17:39imirkin_: the glitching is happening because the command buffer and contexts get screwed up
17:40mvaenskae: what methods of recovery would i have?
17:40imirkin_: or sometimes restarting X might be enough
17:40mvaenskae: but while X is running nothing can be done?
17:40imirkin_: practically speaking, no
17:40gouchi: sorry to bother you I was wondering xrandr --output HDMI-1 --set "underscan hborder" X --set "underscan vborder" X with KMS
17:41gouchi: we can achieve the same result by using modetest ? https://wiki.linaro.org/xinliang/libdrm/modetest right ?
17:41imirkin_: gouchi: i think you're missing some words
17:41imirkin_: sure, modetest can set those KMS properties
17:42gouchi: imirkin_: https://01.org/linuxgraphics/gfx-docs/drm/drm-kms-properties.html because nouveau has those properties
17:42gouchi: nice !
17:42gouchi: imirkin_: thank you
17:43imirkin_: i think dithering mode and underscan are swapped in those docs
17:44imirkin_: 6bpc/8bpc makes sense for dithering mode, not underscan
17:46mvaenskae: imirkin_: thanks a lot for your help though
17:46mvaenskae: also for the quick help at that
17:46imirkin_: mvaenskae: sorry there's no great answer
17:46imirkin_: mvaenskae: in *general* fermi/kepler tend to be more stable
17:46imirkin_: but hardly perfect
17:46mvaenskae: it is good to know that there is not much hope and i will look at having no nvidia card in my next laptop
17:47mvaenskae: but as mentioned, this was a gift :)
17:47mvaenskae: i will try going with intel only from now on
17:48imirkin_: amd tends to be pretty decent too if you require something with a bit more oomph
17:49mvaenskae: i just want something to render my screen and watch some youtube vids
17:49mvaenskae: no gaming, no rendering of blender stuff
17:49imirkin_: right. don't need a lot of oomph for that.

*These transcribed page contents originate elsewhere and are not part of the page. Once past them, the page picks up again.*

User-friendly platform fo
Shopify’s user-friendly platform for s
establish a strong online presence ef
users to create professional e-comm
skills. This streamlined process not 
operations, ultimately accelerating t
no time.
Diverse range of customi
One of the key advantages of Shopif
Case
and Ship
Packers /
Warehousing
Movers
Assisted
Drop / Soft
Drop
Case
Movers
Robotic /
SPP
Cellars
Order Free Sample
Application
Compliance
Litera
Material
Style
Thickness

17:51imirkin_: gouchi: note that modetest will need to become KMS master in order to modify those properties (i think)
17:51imirkin_: gouchi: i dunno what you're trying to do though
17:52imirkin_: [and i also haven't the faintest clue whether those properties persist between "masters"]
17:52gouchi: imirkin_: we tried to fix this issue https://github.com/libretro/Lakka/issues/408
17:53imirkin_: what's Lakka?
17:54gouchi: imirkin_: linux distribution based on openelec and we are using drm/kms egl on PC
17:55imirkin_: i don't think we enable underscan by default. dunno - maybe we do.

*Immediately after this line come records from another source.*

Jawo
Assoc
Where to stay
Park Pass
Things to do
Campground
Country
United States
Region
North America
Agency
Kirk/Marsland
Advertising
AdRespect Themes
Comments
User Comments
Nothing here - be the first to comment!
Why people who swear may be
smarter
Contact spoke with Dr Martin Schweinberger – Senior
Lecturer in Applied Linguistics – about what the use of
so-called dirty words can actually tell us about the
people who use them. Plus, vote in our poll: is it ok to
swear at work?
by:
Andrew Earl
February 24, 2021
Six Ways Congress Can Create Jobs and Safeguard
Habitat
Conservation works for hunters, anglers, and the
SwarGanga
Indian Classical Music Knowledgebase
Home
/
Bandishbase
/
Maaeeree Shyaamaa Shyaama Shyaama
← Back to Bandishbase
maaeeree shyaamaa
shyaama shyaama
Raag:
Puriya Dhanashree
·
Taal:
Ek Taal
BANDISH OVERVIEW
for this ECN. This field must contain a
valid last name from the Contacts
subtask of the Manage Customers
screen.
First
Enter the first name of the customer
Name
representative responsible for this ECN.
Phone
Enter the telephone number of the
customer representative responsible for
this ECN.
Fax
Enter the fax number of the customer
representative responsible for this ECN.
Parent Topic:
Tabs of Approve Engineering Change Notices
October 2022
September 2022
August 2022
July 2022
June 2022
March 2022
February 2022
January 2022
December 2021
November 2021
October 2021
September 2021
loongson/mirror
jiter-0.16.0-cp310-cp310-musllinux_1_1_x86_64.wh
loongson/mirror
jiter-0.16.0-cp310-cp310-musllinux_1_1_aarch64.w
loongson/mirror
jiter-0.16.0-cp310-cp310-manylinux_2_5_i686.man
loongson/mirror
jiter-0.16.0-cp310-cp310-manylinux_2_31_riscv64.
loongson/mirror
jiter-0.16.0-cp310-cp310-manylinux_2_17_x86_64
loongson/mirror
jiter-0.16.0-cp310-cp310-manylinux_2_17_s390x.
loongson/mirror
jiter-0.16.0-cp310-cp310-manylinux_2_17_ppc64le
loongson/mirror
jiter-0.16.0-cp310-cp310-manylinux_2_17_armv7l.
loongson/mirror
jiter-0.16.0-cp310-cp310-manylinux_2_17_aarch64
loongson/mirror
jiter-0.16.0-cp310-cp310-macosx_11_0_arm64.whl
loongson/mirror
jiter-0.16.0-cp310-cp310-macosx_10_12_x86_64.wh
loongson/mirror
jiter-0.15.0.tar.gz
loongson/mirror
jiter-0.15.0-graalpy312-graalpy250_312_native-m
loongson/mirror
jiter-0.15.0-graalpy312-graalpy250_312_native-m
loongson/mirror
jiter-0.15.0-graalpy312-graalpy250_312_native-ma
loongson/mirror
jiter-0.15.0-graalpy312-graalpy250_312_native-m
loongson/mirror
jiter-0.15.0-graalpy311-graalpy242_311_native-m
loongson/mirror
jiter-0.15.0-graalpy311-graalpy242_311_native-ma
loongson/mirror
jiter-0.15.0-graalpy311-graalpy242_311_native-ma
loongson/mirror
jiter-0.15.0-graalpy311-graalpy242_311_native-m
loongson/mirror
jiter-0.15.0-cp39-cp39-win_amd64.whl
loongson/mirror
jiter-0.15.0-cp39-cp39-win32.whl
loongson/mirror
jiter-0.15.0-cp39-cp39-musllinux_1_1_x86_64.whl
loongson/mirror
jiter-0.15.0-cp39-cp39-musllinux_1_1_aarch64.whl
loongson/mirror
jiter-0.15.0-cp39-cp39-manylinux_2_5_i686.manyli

17:55imirkin_: unfortunately the bug reporter doesn't mention what GPU he has..
17:56imirkin_: anyways, it'd be trivial to write a more directed application like modetest that's just designed to set properties. modetest is really designed around testing...
17:56imirkin_: presumably you already have software which interacts with kms - should just teach it how to configure properties
17:57gouchi: I see right
17:58imirkin_: basically modetest is for "hey, i just implemented this feature, and want to test out if it works, but don't want to teach the whole stack about it quite yet"
17:58imirkin_: which means it ends up supporting fiddling with basically everything in kms :)
17:59gouchi: imirkin_: he has NVIDIA G72 (246300b1) | bios: version 05.72.22.76.00
18:00imirkin_: aha. so old-school dispnv04. super.
18:03imirkin_: looks like that starts out with overscan = "50" for TV outputs (i.e. composite/s-video)
18:04imirkin_: and there's a different tv_overscan property
18:05imirkin_: the docs you saw were for nv50+ connectors
18:06imirkin_: oh no. it's called "overscan"
18:07imirkin_: and it defaults to 50, but i haven't the faintest clue what that means
18:07imirkin_: pixels? random units?